Returning to riding as an adult has made me very appreciative of what I have in life. Like many fellow equestrians, most of my coworkers and peers assume that because I participate in a horsey-sport that I’m sitting on a pile of money, but that is so far from the truth.

I’ve only been back in the game for a little more than two months now, and I can‘t seem to get enough time in the saddle. While my love for riding has been reignited, and is perhaps even stronger than it was when I was young, now there are so many other obstacles in the way. Back when I was young my list of riding related problems included but were not limited to: outgrowing my riding apparel super quickly, worrying whether it would be mom or dad to drive me to the barn, and trying to figure out which was more important to attend – one of my cousin’s birthday parties or the upcoming schooling show.

These days my list of riding related problems looks more like this: I didn’t know that part of my leg could hurt let alone hurt for so many days in a row, why doesn’t money grow on trees, and dang I wish I opted for a less sporty car (the barn I ride at is located at the end of a very pothole covered dirty road). But let’s take a moment to focus on that middle one for a moment – “why doesn’t money grow on trees.”

As a girl, my dad picked up the tab for my equine endeavors. He wasn’t wealthy by most standards, but he was a gem in the respect that he never complained to me about the cost of my lessons. When I moved up from half an hour every other week, to forty-five minutes every week, to that plus a group lesson, and so on and so forth. But these days, I don’t have a knight in shining armor footing the bill!) – it’s all on me. Moreover, I’m not just responsible for my equine expenses but also for literally everything else – car, rent, student loans, and food – the list goes on and on.
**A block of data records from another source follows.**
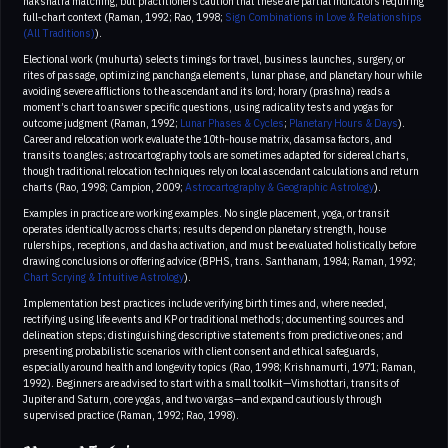
nakshatra matching, but practitioners caution that these are partial indicators requiring
full‑chart context (Raman, 1992; Rao, 1998;
Sign Combinations in Love & Relationships
(All Traditions)
).
Electional work (muhurta) selects timings for travel, business launches, surgery, or
rites of passage, optimizing panchanga elements, lunar phase, and planetary hour while
avoiding severe afflictions to the ascendant and its lord; horary (prashna) reads a
moment’s chart to answer specific questions, using radicality tests and yogas for
outcome judgment (Raman, 1992;
Lunar Phases & Cycles
;
Planetary Hours & Days
).
Career and relocation work evaluate the 10th‑house matrix, dasamsa factors, and
transits to angles; astrocartography tools are sometimes adapted for sidereal charts,
though traditional relocation techniques rely on local ascendant calculations and return
charts (Rao, 1998; Campion, 2009;
Astrocartography & Geographic Astrology
).
Examples in practice are working examples. No single placement, yoga, or transit
operates identically across charts; results depend on planetary strength, house
rulerships, receptions, and dasha activation, and must be evaluated holistically before
drawing conclusions or offering advice (BPHS, trans. Santhanam, 1984; Raman, 1992;
Chart Scrying & Intuitive Astrology
).
Implementation best practices include verifying birth times and, where needed,
rectifying using life events and KP or traditional methods; documenting sources and
delineation steps; distinguishing descriptive statements from predictive ones; and
presenting probabilistic scenarios with client consent and ethical safeguards,
especially around health and longevity topics (Rao, 1998; Krishnamurti, 1971; Raman,
1992). Beginners are advised to start with a small toolkit—Vimshottari, transits of
Jupiter and Saturn, core yogas, and two vargas—and expand cautiously through
supervised practice (Raman, 1992; Rao, 1998).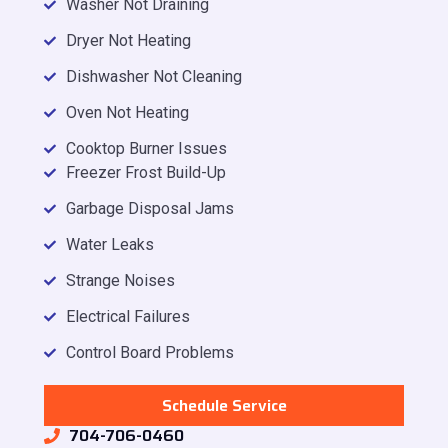
Washer Not Draining
Dryer Not Heating
Dishwasher Not Cleaning
Oven Not Heating
Cooktop Burner Issues
Freezer Frost Build-Up
Garbage Disposal Jams
Water Leaks
Strange Noises
Electrical Failures
Control Board Problems
Schedule Service
704-706-0460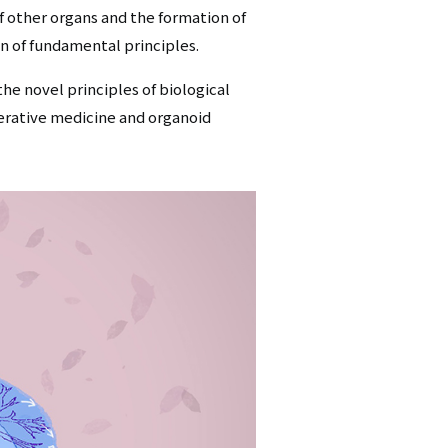
 other organs and the formation of
on of fundamental principles.
the novel principles of biological
erative medicine and organoid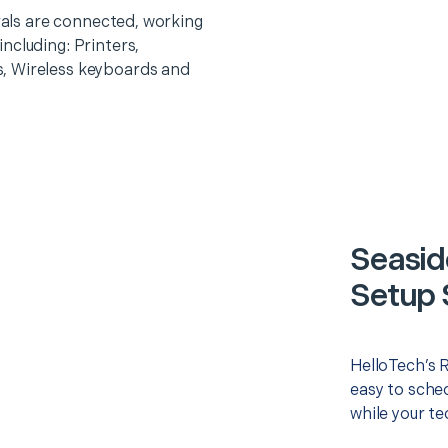
erals are connected, working
ncluding: Printers,
, Wireless keyboards and
Seasid
Setup 
HelloTech’s 
easy to sched
while your te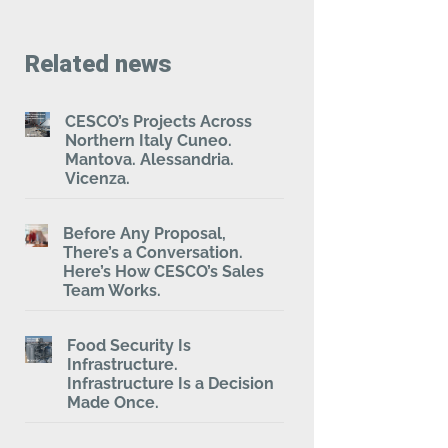
Related news
CESCO’s Projects Across
Northern Italy Cuneo.
Mantova. Alessandria.
Vicenza.
Before Any Proposal,
There’s a Conversation.
Here’s How CESCO’s Sales
Team Works.
Food Security Is
Infrastructure.
Infrastructure Is a Decision
Made Once.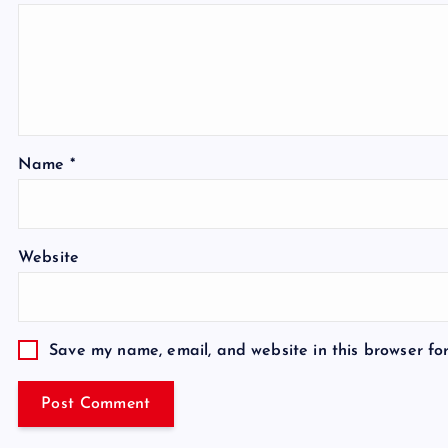
Name
*
Website
Save my name, email, and website in this browser fo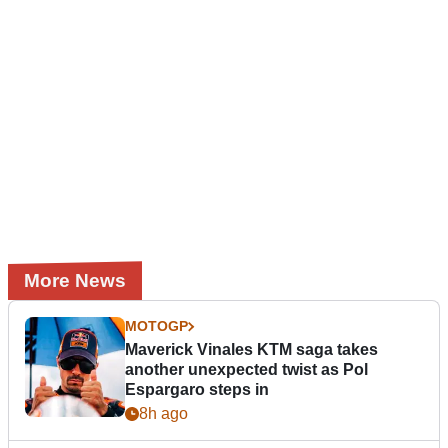
More News
MOTOGP
Maverick Vinales KTM saga takes
another unexpected twist as Pol
Espargaro steps in
8h ago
And so it never seems like I can get enough time in the saddle, since I need to be responsible and only take what lessons I can afford (and afford comfortably, not afford in the sense of well if I eat 99-cent ramen for the next week I can squeeze in another).Outside of the money factor, there’s the time factor. I envy the people who seem to be able to take an entire season off to take their horses to Aiken or Wellington – since I know not everyone in attendance is a professional, I want to know what those amateur riders do for a living outside of horses and how I can get hooked up with a job with such flexible scheduling. Furthermore, although I’ve recently rekindled and strengthened my love of horses and riding, there are other major happenings in life – my full time job, finally graduating college after taking a nontraditional path, studying for the CPA, and trying to keep my apartment clean and see my boyfriend for more than five-minute increments.
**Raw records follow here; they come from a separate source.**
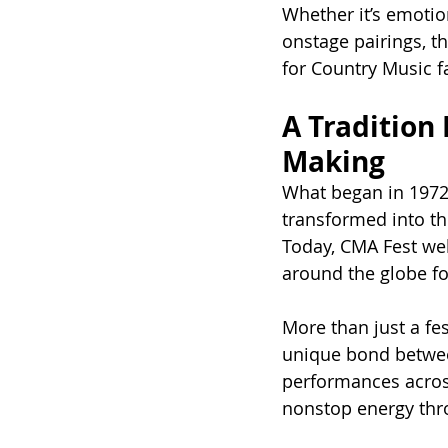
Whether it’s emotio
onstage pairings, 
for Country Music f
A Tradition
Making
What began in 1972 
transformed into th
Today, CMA Fest we
around the globe for
More than just a fe
unique bond between
performances across
nonstop energy thr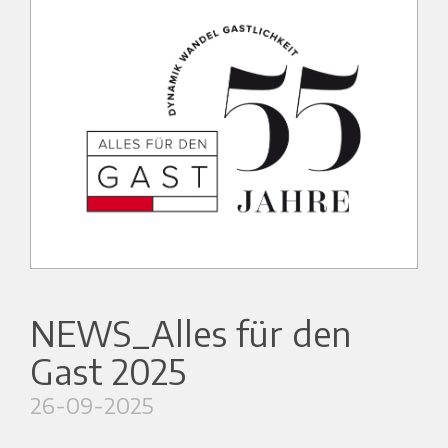
NEWS_Alles für den
Gast 2025
26-09-2025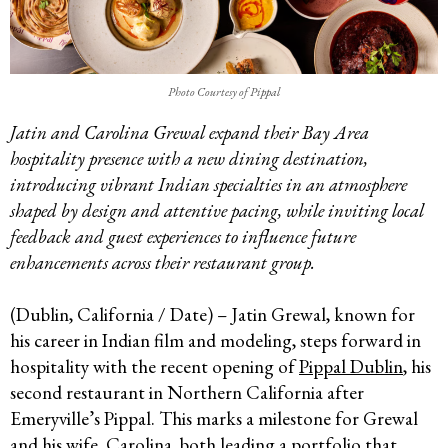
Photo Courtesy of Pippal
Jatin and Carolina Grewal expand their Bay Area
hospitality presence with a new dining destination,
introducing vibrant Indian specialties in an atmosphere
shaped by design and attentive pacing, while inviting local
feedback and guest experiences to influence future
enhancements across their restaurant group.
(Dublin, California / Date) – Jatin Grewal, known for
his career in Indian film and modeling, steps forward in
hospitality with the recent opening of
Pippal Dublin
, his
second restaurant in Northern California after
Emeryville’s Pippal. This marks a milestone for Grewal
and his wife, Carolina, both leading a portfolio that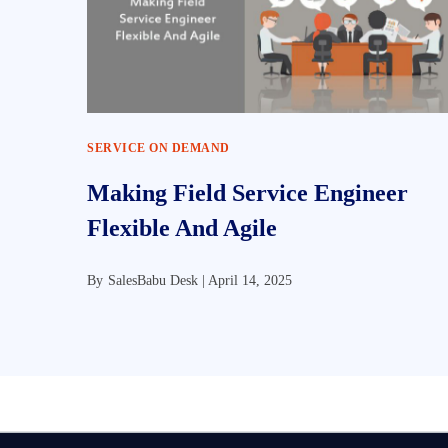
SERVICE ON DEMAND
Making Field Service Engineer
Flexible And Agile
By
SalesBabu Desk |
April 14, 2025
Again, all of the hard work makes me appreciate my time in the saddle even more. I put in countless hours at work to pay for everything from my boots to my outfit to the gas in my car to the helmet protecting my head. My dedication to my sport has only made me a better employee since the more productive I am at work, the more likely I am to get a raise, which means more money to throw at horses. After countless failed New Year’s resolutions, I’m finally going to the gym because I owe it to the horses I ride to be in better shape. I’m finally proud of being that crazy horse girl, and I’m so proud of having the motivation to do it on my own.